Field Notes Strategy Feb 12, 2026

Optimizing Latency in Real-time Agents

Dev Team

Building autonomous agents that respond in near real-time is a challenge. When we launched our first version, average round-trip latency was hovering around 3.4 seconds. This was acceptable for asynchronous tasks but jarring for chat interfaces.

This post details how we identified bottlenecks and re-architected our event loop to bring latency down to sub-800ms.

The Latency Problem

Our initial diagnostics showed that the LLM inference itself was only responsible for 40% of the delay. The remaining 60% was overhead:

  • Serial tool execution
  • Redundant context loading
  • Database round-trips for session state

Architecture Changes

We moved from a serial execution model to a speculative parallel execution model. Instead of waiting for the LLM to request a tool, we now start pre-fetching relevant context based on the user's intent classification.

Code Optimization

Here is a simplified example of how we parallelize the context gathering using standard Javascript Promises.

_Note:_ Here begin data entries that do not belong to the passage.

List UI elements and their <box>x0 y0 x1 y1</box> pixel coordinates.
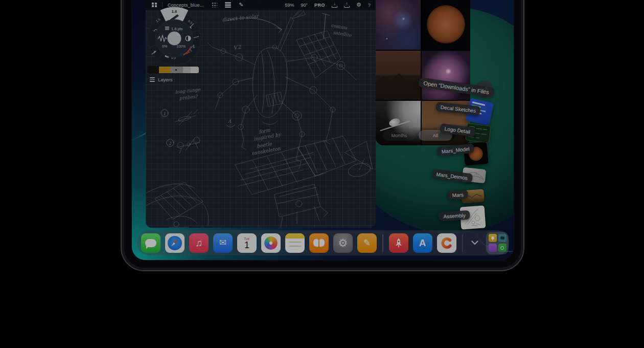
notes-header <box>285 233 305 238</box>
drag-label-assembly: Assembly <box>439 210 470 221</box>
mini-icon-lightbulb <box>489 234 497 242</box>
dock-divider <box>382 234 383 252</box>
dock-suggested-apps-folder[interactable] <box>486 232 509 254</box>
dock-divider <box>462 234 463 252</box>
mini-icon-podcast <box>498 244 507 252</box>
notes-line <box>289 242 301 243</box>
music-note-icon: ♫ <box>195 237 202 249</box>
chat-bubble-icon <box>145 239 156 247</box>
dock-collapse-button[interactable] <box>468 233 481 253</box>
dock-icon-notes[interactable] <box>285 233 305 253</box>
open-book-icon <box>313 239 325 247</box>
dock-icon-safari[interactable] <box>165 233 185 253</box>
dock-icon-app-store[interactable]: A <box>413 233 432 253</box>
dock: ♫ ✉ Tue 1 ⚙ ✎ A <box>137 230 509 255</box>
envelope-icon: ✉ <box>219 237 226 248</box>
drag-label-mars: Mars <box>447 189 468 200</box>
drag-drop-layer: Open “Downloads” in Files <box>132 0 514 260</box>
stage: direct to solar comms satellite V.2 long… <box>0 0 644 348</box>
mini-icon-camera <box>498 234 507 242</box>
dock-icon-concepts[interactable] <box>437 233 456 253</box>
concepts-c-icon <box>440 236 453 250</box>
gear-icon: ⚙ <box>338 237 348 249</box>
flower-icon <box>264 236 278 250</box>
notes-line <box>289 246 301 247</box>
dock-icon-music[interactable]: ♫ <box>189 233 209 253</box>
dock-icon-calendar[interactable]: Tue 1 <box>237 233 257 253</box>
pen-icon: ✎ <box>363 237 371 248</box>
chevron-down-icon <box>471 241 478 245</box>
rocket-icon <box>393 237 404 249</box>
dock-icon-messages[interactable] <box>141 233 160 253</box>
dock-icon-pages[interactable]: ✎ <box>357 233 377 253</box>
appstore-letter: A <box>419 237 426 249</box>
dock-icon-mail[interactable]: ✉ <box>213 233 233 253</box>
ipad-screen: direct to solar comms satellite V.2 long… <box>132 0 514 260</box>
dock-icon-rocket-app[interactable] <box>389 233 408 253</box>
compass-icon <box>168 236 182 250</box>
mini-icon-star <box>489 244 497 252</box>
dock-icon-photos[interactable] <box>261 233 281 253</box>
calendar-day: 1 <box>244 241 249 250</box>
dock-icon-settings[interactable]: ⚙ <box>333 233 353 253</box>
dock-icon-books[interactable] <box>309 233 329 253</box>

async function handleUserMessage(message) {
    // Old Serial Way
    // const user = await db.getUser(message.userId);
    // const history = await db.getHistory(message.sessionId);
    // const context = await vecDB.search(message.content);

    // New Parallel Way
    const [user, history, context] = await Promise.all([
        db.getUser(message.userId),
        db.getHistory(message.sessionId),
        vecDB.search(message.content)
    ]);

    return generateResponse({ user, history, context, message });
}

This simple change saved us approximately 400ms per request.

Results

After deploying these changes, along with moving our vector database to the edge, we observed a significant improvement in P99 latency.

Before
3.4s
After
0.8s
Improvement
4.2x

We are continuing to optimize our stack. Next up: experimenting with smaller, specialized models for routing to further reduce inference costs and time.